Further, the associating unit 13 may include: the device comprises an identification module, a positioning module and a generation module.
And the recognition module is used for performing word segmentation recognition on the data to be processed according to the words in the financial dictionary by adopting a semantic model to obtain the data elements and the associated scores of the data elements.
The so-called financial dictionary is a tool book compiled by the modern Tianjin finance and economics institute. The thesaurus receives 1800 entries for the financial aspect. 9 types including basic theory of finance, banking business, insurance and trust investment, international finance, Chinese currency, Chinese financial history, foreign currency, foreign bank and financial group and the like; the "other" category picks items that have an affinity with the financial profession. The word order is arranged according to the number of strokes of the first character of the Chinese character, and a classification catalogue is attached. The book is followed by 12 appendices of the names of currencies of various countries, the largest 100 commercial banks in the world, and the like.
In the present embodiment, the semantic Model may use a Hidden Markov Model (HMM). In a hidden markov model, a state is not directly visible, but the output is visible depending on the state. Each state has a possible probability distribution over the possible output tokens. Thus, the generation of a sequence of labels by an HMM provides information about some sequence of states.
In this embodiment, the semantic model may also adopt a word segmentation algorithm (e.g., forward maximum matching algorithm, reverse maximum matching algorithm, bidirectional maximum matching algorithm, semantic understanding word segmentation, word frequency statistics word segmentation) and/or a vector space model. The vector space model is a characteristic item sequence required by text representation generated according to a training sample set; and then according to the text feature item sequence, carrying out weight assignment, normalization and other processing on each document in the training sample set and the test sample set, converting the document into a feature vector extremely required by a learning algorithm, and for the document containing feature items (data elements), giving a weight to each feature item according to a preset rule to express the importance degree of the feature item in the document, thereby obtaining the association score of the data elements. The association score is a score of the importance of the data elements in the original document.

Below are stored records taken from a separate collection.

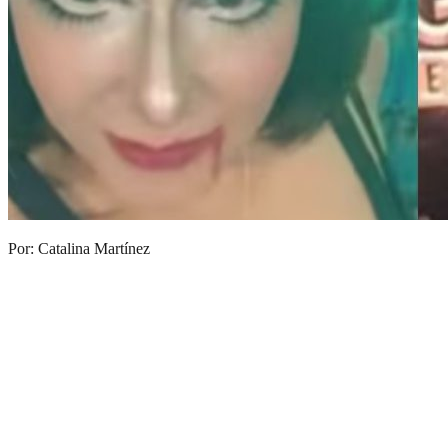
Por: Catalina Martínez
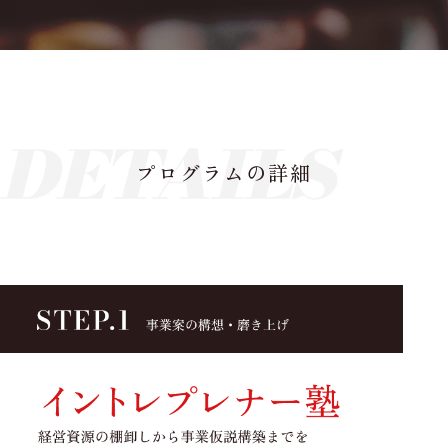
プログラムの詳細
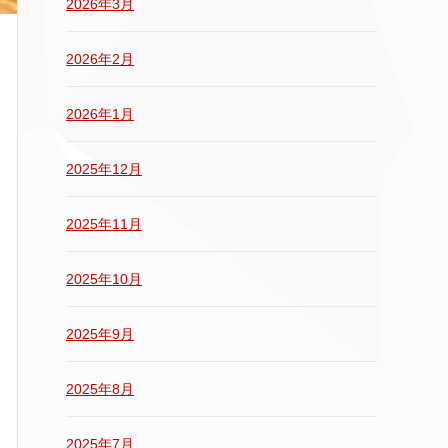
2026年3月
2026年2月
2026年1月
2025年12月
2025年11月
2025年10月
2025年9月
2025年8月
2025年7月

And the positioning module is used for determining the associated information of the data elements in the original document according to the positions, the types and the associated scores of the data elements in the original document.

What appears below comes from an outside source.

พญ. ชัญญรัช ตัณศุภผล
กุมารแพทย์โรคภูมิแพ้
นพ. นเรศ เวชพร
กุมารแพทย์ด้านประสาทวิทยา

In the present embodiment, the association information of the obtained data elements with the original document is determined according to their corresponding position information (position and category) in the original document.
Specifically, the corresponding position information of the data element in the original document may include: information such as the position of the paragraph where the data element is located, the type of the paragraph (title, paragraph) where the data element is located, and the number of pages where the data element is located. The related information includes information such as the position of the paragraph where the data element is located, the type (title, paragraph) of the paragraph where the data element is located, the number of pages where the data element is located, the content corresponding to the data element, and the related score of the data element.
And the generating module is used for generating the associated structured data corresponding to the original document based on the data elements and the associated information corresponding to the data elements.
In this embodiment, each data element corresponds to a piece of structured data, which is the associated information corresponding to the data element. And sequencing the associated information corresponding to the data elements in sequence according to the sequencing of the data elements in the original document, thereby obtaining associated structured data.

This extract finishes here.